Tuesday 3 February 2015

Never Letting Facts Ruin a Good Story: Business Daily Edition

Whenever the Central Bank of Kenya (CBK) published the quarterly Credit Officer Survey, the expectations is that it is meant to inform in totality the dynamics around the banks core asset that credit is. Trust the business media largely, and those that appear to have a hypothesis to prove that the banking industry will do everything to make 'unjustifiably high profit' even if at the expense of dragging the economy to hell.
I can understand if it is a pedestrian publication printed on an A4 paper. But hey, these Mickey Mouse publications have competition from respectable quarters such as the Business Daily.
I know that there is a newspaper to sell, so the trick is: make it as sexy as possible. So the core message that the Business Daily gets from the latest Credit Officer Survey for the period January - December 2014 is that 'Banks defy new loan pricing tool to rake in Sh141 billion profit'.
The instructive words in this angle of pseudo analysis are: defy - meaning refuse to comply with the regulator's requirement; profit - which all other businesses but banks are supposed to make.
It doesn't matter that the same Business Daily indicates that the profit is as a result of fast growth in credit to the real economy, whose rate of growth for the period under discussion is the fastest in the past four years.
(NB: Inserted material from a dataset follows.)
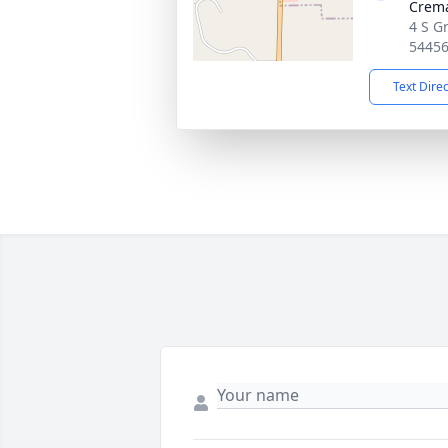
Crema
4 S Gr
5445
Text Dire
It doesn't matter either that the same edition Business Daily has a story to the effect that Kenyan banks have tough lending conditions, an attribute that speaks to the search for stability in the financial system.
Here is a couple of other facts in the Credit Officer Survey that the CBK prominently puts in the foreword, but with the Business Daily ignores:
  • One, deposits grew by almost 18 percent from Shs1.98 trillion to Shs2.33 trillion. This means that banks are furthering the inter-mediation mandate effectively.
  • Two, the total shareholders' funds grew by 22.5 percent from Shs431 billion to Shs530.09 billion. This, by the way is faster than the 13.47 percent growth in profit for the corresponding period. This means that investors in the banking industry are staking more resources and therefore the profit that is being portrayed as 'super' may end up being modest is one was to wear an objective hat.
  • Three, the growth of interest expenses on deposits by 24.03 percent is faster than the growth in interest income that grew by 16.29 percent. This means that the portrayal of banks as profiteering from the misery of depositors is simply a figment of prejudiced imagination.
 But then, these are mere facts. Whom in the Business Daily will let facts ruin a good story? Well, nobody I presume.